*The input*:
--- START ---

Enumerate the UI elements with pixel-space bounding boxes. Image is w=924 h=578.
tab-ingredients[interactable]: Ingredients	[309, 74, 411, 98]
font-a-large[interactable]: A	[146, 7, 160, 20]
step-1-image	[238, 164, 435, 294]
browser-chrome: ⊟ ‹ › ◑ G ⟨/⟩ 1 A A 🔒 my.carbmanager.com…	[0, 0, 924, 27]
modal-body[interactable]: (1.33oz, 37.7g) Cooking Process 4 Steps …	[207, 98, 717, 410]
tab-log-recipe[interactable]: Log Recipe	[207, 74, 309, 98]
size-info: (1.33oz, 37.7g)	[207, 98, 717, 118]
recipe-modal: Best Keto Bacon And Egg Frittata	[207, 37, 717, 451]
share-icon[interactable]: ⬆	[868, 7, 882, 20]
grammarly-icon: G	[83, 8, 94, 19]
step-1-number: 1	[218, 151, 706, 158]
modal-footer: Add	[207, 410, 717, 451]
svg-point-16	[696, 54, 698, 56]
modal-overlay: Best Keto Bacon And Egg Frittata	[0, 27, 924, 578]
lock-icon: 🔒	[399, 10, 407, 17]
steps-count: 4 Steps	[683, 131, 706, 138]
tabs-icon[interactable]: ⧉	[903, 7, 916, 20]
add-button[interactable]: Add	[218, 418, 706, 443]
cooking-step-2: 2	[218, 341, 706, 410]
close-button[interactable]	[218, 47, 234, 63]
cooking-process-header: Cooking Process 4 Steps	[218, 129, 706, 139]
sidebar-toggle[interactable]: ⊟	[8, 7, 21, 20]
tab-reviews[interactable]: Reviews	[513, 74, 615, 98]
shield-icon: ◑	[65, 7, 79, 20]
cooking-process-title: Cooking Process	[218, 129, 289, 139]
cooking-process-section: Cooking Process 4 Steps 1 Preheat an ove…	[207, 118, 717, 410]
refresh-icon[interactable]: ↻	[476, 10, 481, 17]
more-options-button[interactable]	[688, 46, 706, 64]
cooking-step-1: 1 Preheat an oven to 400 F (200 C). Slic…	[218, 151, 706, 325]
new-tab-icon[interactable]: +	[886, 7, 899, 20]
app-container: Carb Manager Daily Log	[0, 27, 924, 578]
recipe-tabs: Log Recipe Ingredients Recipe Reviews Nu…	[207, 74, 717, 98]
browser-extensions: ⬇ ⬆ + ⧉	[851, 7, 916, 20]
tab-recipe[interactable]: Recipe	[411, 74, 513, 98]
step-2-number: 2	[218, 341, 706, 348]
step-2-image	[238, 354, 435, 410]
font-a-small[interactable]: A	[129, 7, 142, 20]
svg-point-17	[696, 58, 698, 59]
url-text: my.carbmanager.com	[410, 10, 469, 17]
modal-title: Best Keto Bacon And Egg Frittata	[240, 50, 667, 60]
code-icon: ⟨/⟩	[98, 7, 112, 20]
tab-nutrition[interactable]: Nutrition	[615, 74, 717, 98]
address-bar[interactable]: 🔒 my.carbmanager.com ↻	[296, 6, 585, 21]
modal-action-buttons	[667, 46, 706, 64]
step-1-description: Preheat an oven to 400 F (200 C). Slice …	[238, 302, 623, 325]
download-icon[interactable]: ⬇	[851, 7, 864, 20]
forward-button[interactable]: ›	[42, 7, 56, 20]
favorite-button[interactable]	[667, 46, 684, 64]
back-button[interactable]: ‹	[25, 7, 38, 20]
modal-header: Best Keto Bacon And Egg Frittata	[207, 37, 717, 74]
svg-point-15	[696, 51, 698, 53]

--- END ---

*Instructions to follow*: What this exercise asks for is every line of the data above with the word "Keto".

*Task output*:
recipe-modal: Best Keto Bacon And Egg Frittata	[207, 37, 717, 451]
modal-overlay: Best Keto Bacon And Egg Frittata	[0, 27, 924, 578]
modal-title: Best Keto Bacon And Egg Frittata	[240, 50, 667, 60]
modal-header: Best Keto Bacon And Egg Frittata	[207, 37, 717, 74]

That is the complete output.